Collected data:
****************
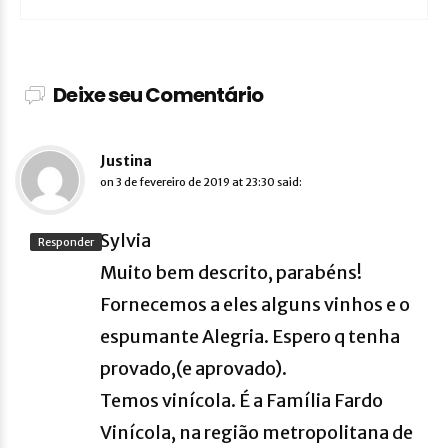
Deixe seu Comentário
Justina
on
3 de fevereiro de 2019 at 23:30
said:
Sylvia
Responder
Muito bem descrito, parabéns!
Fornecemos a eles alguns vinhos e o
espumante Alegria. Espero q tenha
provado,(e aprovado).
Temos vinícola. É a Família Fardo
Vinícola, na região metropolitana de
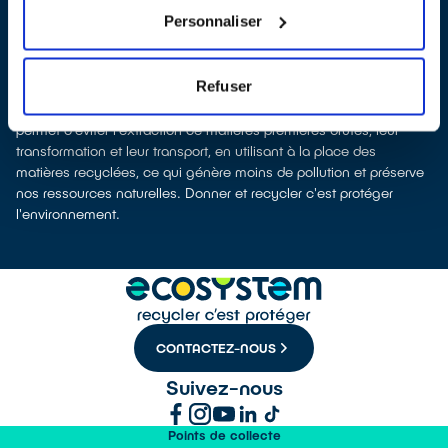
Recycler c’est protéger la santé, l'environnement et les
Personnaliser
ressources naturelles
La production d’équipements électriques neufs est génératrice de
pollution et consommatrice de ressources naturelles. Donner
Refuser
votre électroménager permet d’éviter la production de nouveaux
produits en alimentant le marché de l'occasion. Le recyclage
permet d'éviter l'extraction de matières premières brutes, leur
transformation et leur transport, en utilisant à la place des
matières recyclées, ce qui génère moins de pollution et préserve
nos ressources naturelles. Donner et recycler c'est protéger
l'environnement.
CONTACTEZ-NOUS
Suivez-nous
Points de collecte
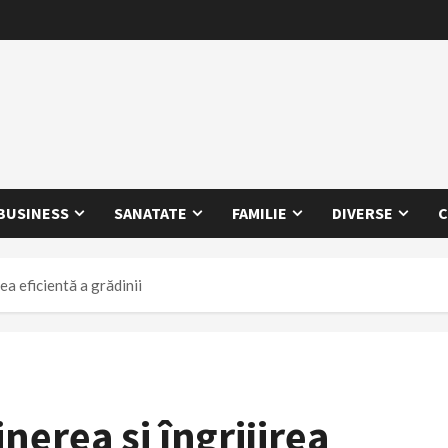
BUSINESS
SANATATE
FAMILIE
DIVERSE
C
rea eficientă a grădinii
nerea și îngrijirea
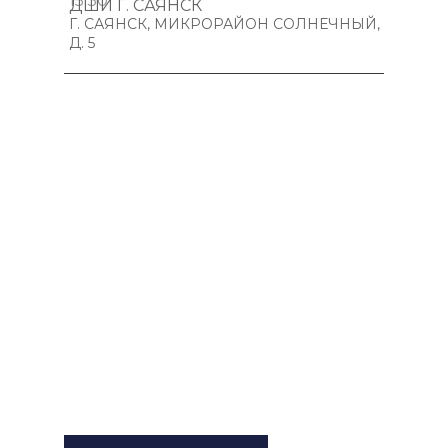
15:30
ДШИ Г. САЯНСК
Г. САЯНСК, МИКРОРАЙОН СОЛНЕЧНЫЙ,
Д. 5
ПУШКИНСКАЯ КАРТА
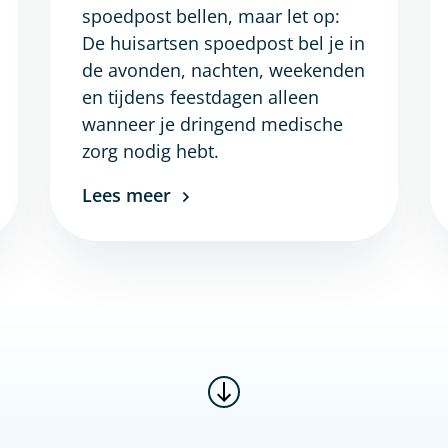
spoedpost bellen, maar let op:
De huisartsen spoedpost bel je in
de avonden, nachten, weekenden
en tijdens feestdagen alleen
wanneer je dringend medische
zorg nodig hebt.
Lees meer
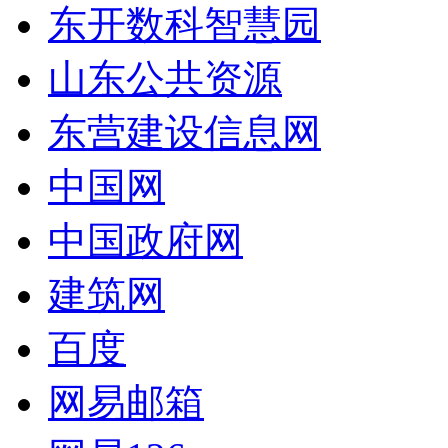
东开数科智慧园
山东公共资源
东营建设信息网
中国网
中国政府网
建筑网
百度
网易邮箱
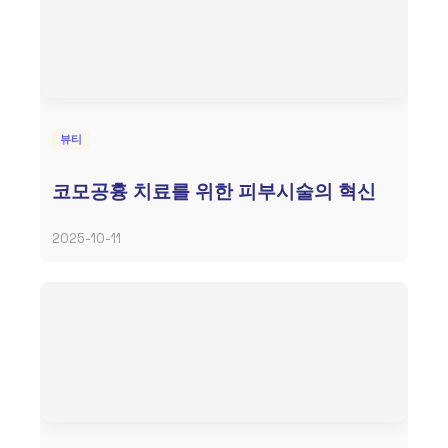
뷰티
코모공흉 치료를 위한 피부시술의 혁신
2025-10-11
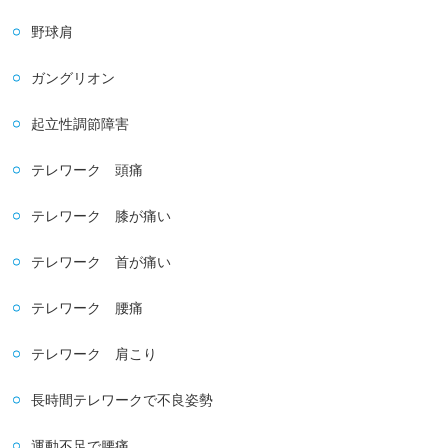
野球肩
ガングリオン
起立性調節障害
テレワーク 頭痛
テレワーク 膝が痛い
テレワーク 首が痛い
テレワーク 腰痛
テレワーク 肩こり
長時間テレワークで不良姿勢
運動不足で腰痛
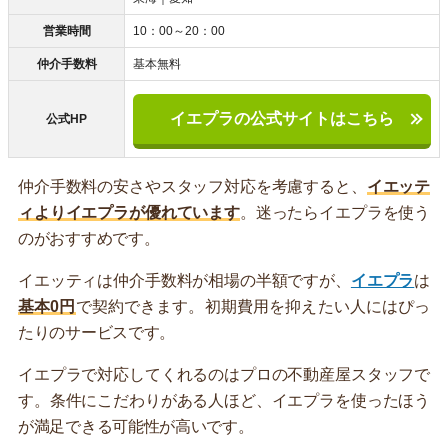
営業時間
10：00～20：00
仲介手数料
基本無料
イエプラの公式サイトはこちら
公式HP
仲介手数料の安さやスタッフ対応を考慮すると、
イエッテ
ィよりイエプラが優れています
。迷ったらイエプラを使う
のがおすすめです。
イエッティは仲介手数料が相場の半額ですが、
イエプラ
は
基本0円
で契約できます。初期費用を抑えたい人にはぴっ
たりのサービスです。
イエプラで対応してくれるのはプロの不動産屋スタッフで
す。条件にこだわりがある人ほど、イエプラを使ったほう
が満足できる可能性が高いです。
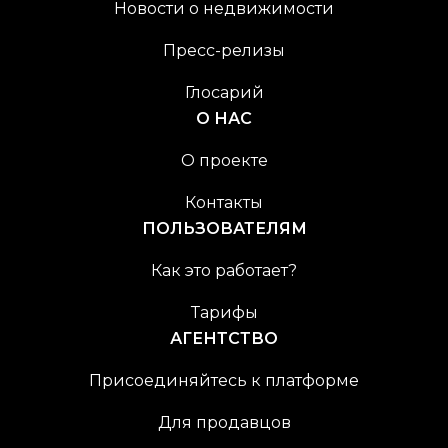
Новости о недвижимости
Пресс-релизы
Глосарий
О НАС
О проекте
Контакты
ПОЛЬЗОВАТЕЛЯМ
Как это работает?
Тарифы
АГЕНТСТВО
Присоединяйтесь к платформе
Для продавцов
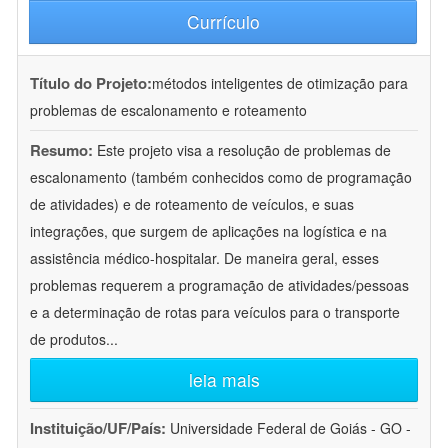
Currículo
Título do Projeto:
métodos inteligentes de otimização para
problemas de escalonamento e roteamento
Resumo:
Este projeto visa a resolução de problemas de
escalonamento (também conhecidos como de programação
de atividades) e de roteamento de veículos, e suas
integrações, que surgem de aplicações na logística e na
assistência médico-hospitalar. De maneira geral, esses
problemas requerem a programação de atividades/pessoas
e a determinação de rotas para veículos para o transporte
de produtos
...
leia mais
Instituição/UF/País:
Universidade Federal de Goiás - GO -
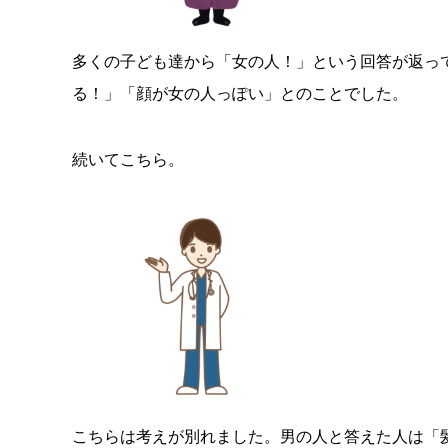
多くの子ども達から「女の人！」という回答が返っ
る！」「顔が女の人っぽい」とのことでした。
続いてこちら。
こちらは考えが別れました。男の人と答えた人は「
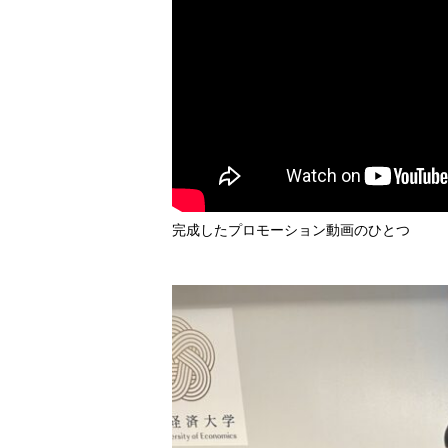
完成したプロモーション動画のひとつ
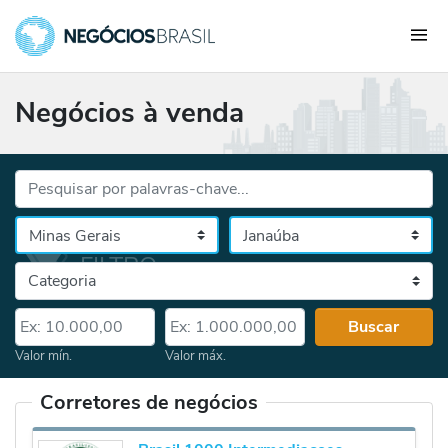
Negócios à venda
Palavras-chave...
Cidade
Selecione o estado, depois a cidade
Categoria
Valor mín.
Valor máx.
Buscar
Valor mín.
Valor máx.
Corretores de negócios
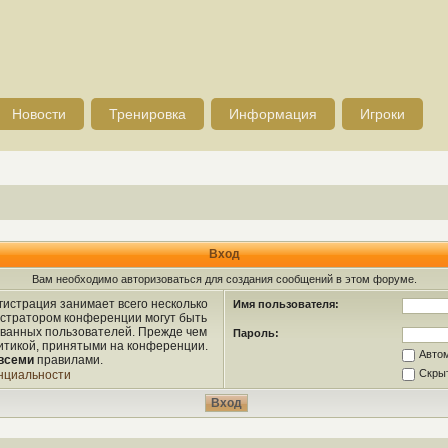
Новости
Тренировка
Информация
Игроки
Вход
Вам необходимо авторизоваться для создания сообщений в этом форуме.
истрация занимает всего несколько
Имя пользователя:
истратором конференции могут быть
ованных пользователей. Прежде чем
Пароль:
литикой, принятыми на конференции.
Авто
всеми
правилами.
Скрыт
нциальности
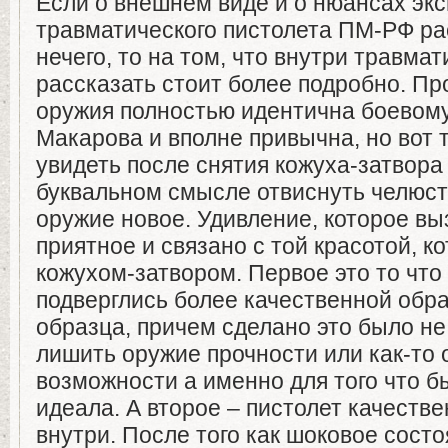
Если о внешнем виде и о нюансах эк
травматического пистолета ПМ-РФ ра
нечего, то на том, что внутри травма
рассказать стоит более подробно. Пр
оружия полностью идентична боевому
Макарова и вполне привычна, но вот 
увидеть после снятия кожуха-затвора
буквальном смысле отвиснуть челюст
оружие новое. Удивление, которое в
приятное и связано с той красотой, к
кожухом-затвором. Первое это то что
подверглись более качественной обра
образца, причем сделано это было не 
лишить оружие прочности или как-то 
возможности а именно для того что б
идеала. А второе – пистолет качеств
внутри. После того как шоковое состо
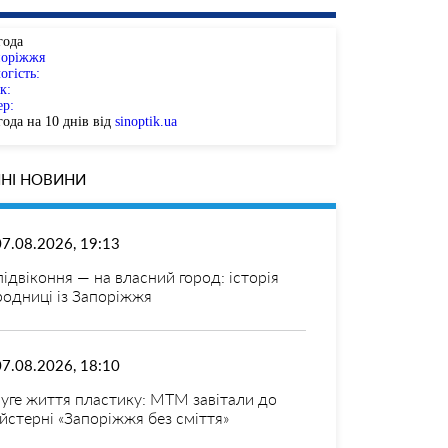
года
поріжжя
огість:
к:
ер:
ода на 10 днів від
sinoptik.ua
НІ НОВИНИ
07.08.2026, 19:13
 підвіконня — на власний город: історія
родниці із Запоріжжя
07.08.2026, 18:10
уге життя пластику: МТМ завітали до
йстерні «Запоріжжя без сміття»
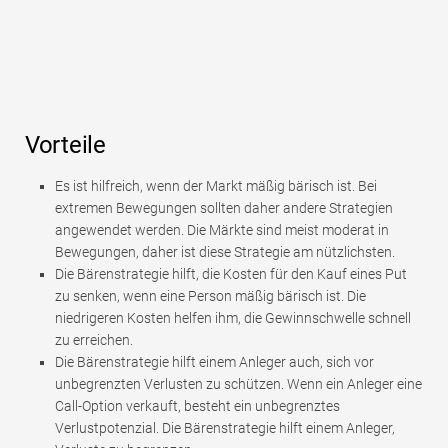
Vorteile
Es ist hilfreich, wenn der Markt mäßig bärisch ist. Bei
extremen Bewegungen sollten daher andere Strategien
angewendet werden. Die Märkte sind meist moderat in
Bewegungen, daher ist diese Strategie am nützlichsten.
Die Bärenstrategie hilft, die Kosten für den Kauf eines Put
zu senken, wenn eine Person mäßig bärisch ist. Die
niedrigeren Kosten helfen ihm, die Gewinnschwelle schnell
zu erreichen.
Die Bärenstrategie hilft einem Anleger auch, sich vor
unbegrenzten Verlusten zu schützen. Wenn ein Anleger eine
Call-Option verkauft, besteht ein unbegrenztes
Verlustpotenzial. Die Bärenstrategie hilft einem Anleger,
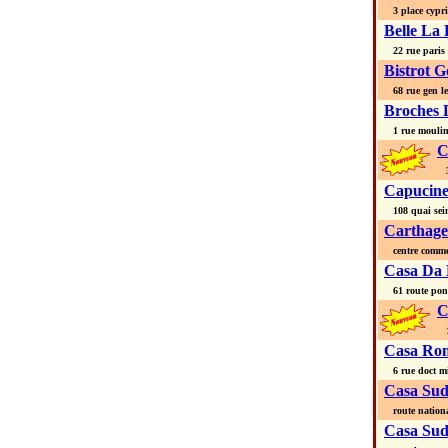
3 place cypri
Belle La 
22 rue paris
Bistrot 
68 rue gen le
Broches 
1 rue mouli
C
36
Capucine
108 quai sei
Carthage 
centre commer
Casa Da 
61 route pont
C
11
Casa Ro
6 rue doct mi
Casa Su
route nationa
Casa Su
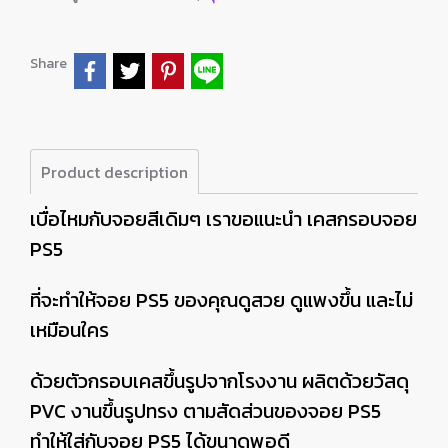
Share
Product description
เบื่อไหมกับจอยสีเดิมๆ เราขอแนะนำ เคสกรอบจอย
PS5
ที่จะทำให้จอย PS5 ของคุณดูสวย ดูแพงขึ้น และไม่
เหมือนใคร
ด้วยตัวกรอบเคสขึ้นรูปจากโรงงาน ผลิตด้วยวัสดุ
PVC งานขึ้นรูปทรง ตามสัดส่วนของจอย PS5
ทำให้ใส่กับจอย PS5 ได้ขนาดพอดี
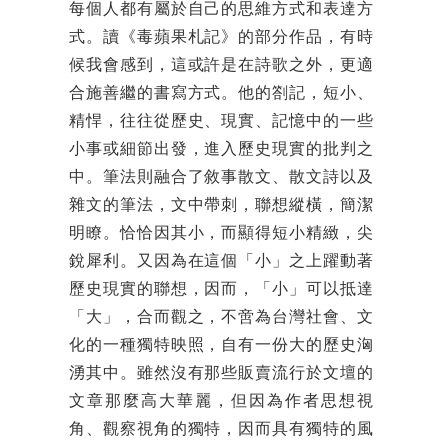
每個人都有屬於自己的思維方式和表達方
式。讀《毒蘋果札記》的部分作品，有時
候我會感到，這或許是在詩歌之外，更適
合施善繼的書寫方式。他的劄記，短小、
精悍，往往從歷史、現實、記憶中的一些
小事或細節出發，進入歷史現實的批判之
中。筆法則融合了敘事散文、散文詩以及
雜文的筆法，文中帶刺，聯想縱橫，簡潔
明瞭。恰恰因其小，而顯得短小精緻，尖
銳犀利。又因為在這個「小」之上躍動著
歷史現實的聯想，因而，「小」可以抵達
「大」，合而觀之，不啻為台灣社會、文
化的一種獨特映照，自有一份大的歷史洶
湧其中。雖然沒有那些販賣流行於文壇的
文章那麼高大華麗，但因為作者思想視
角、觀察視角的獨特，因而具有獨特的風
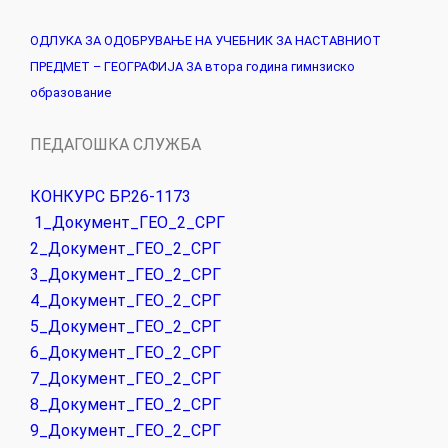
ОДЛУКА ЗА ОДОБРУВАЊЕ НА УЧЕБНИК ЗА НАСТАВНИОТ
ПРЕДМЕТ – ГЕОГРАФИЈА ЗА втора година гимнзиско
образование
ПЕДАГОШКА СЛУЖБА
КОНКУРС БР.26-1173
1_Документ_ГЕО_2_СРГ
2_Документ_ГЕО_2_СРГ
3_Документ_ГЕО_2_СРГ
4_Документ_ГЕО_2_СРГ
5_Документ_ГЕО_2_СРГ
6_Документ_ГЕО_2_СРГ
7_Документ_ГЕО_2_СРГ
8_Документ_ГЕО_2_СРГ
9_Документ_ГЕО_2_СРГ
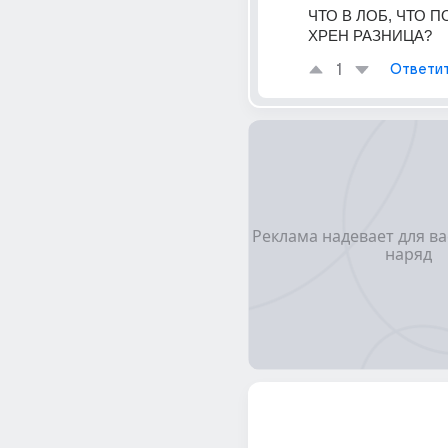
ЧТО В ЛОБ, ЧТО ПО
ХРЕН РАЗНИЦА?
1
Ответи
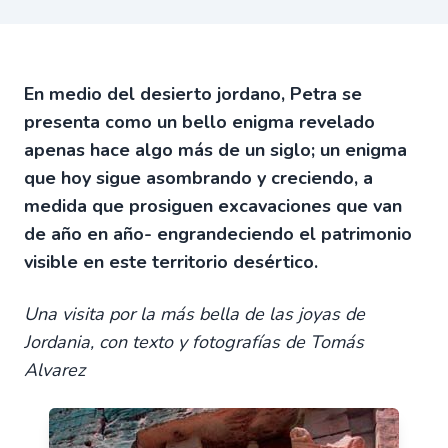
En medio del desierto jordano, Petra se
presenta como un bello enigma revelado
apenas hace algo más de un siglo; un enigma
que hoy sigue asombrando y creciendo, a
medida que prosiguen excavaciones que van
de año en año- engrandeciendo el patrimonio
visible en este territorio desértico.
Una visita por la más bella de las joyas de
Jordania, con texto y fotografías de Tomás
Alvarez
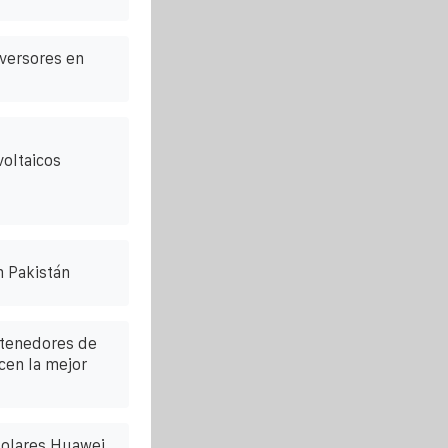
nversores en
oltaicos
n Pakistán
ntenedores de
cen la mejor
solares Huawei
****************
Your task is to return each line of the data above that contains the string "leur".

permet d'éviter l'extraction de matières premières brutes, leur
transformation et leur transport, en utilisant à la place des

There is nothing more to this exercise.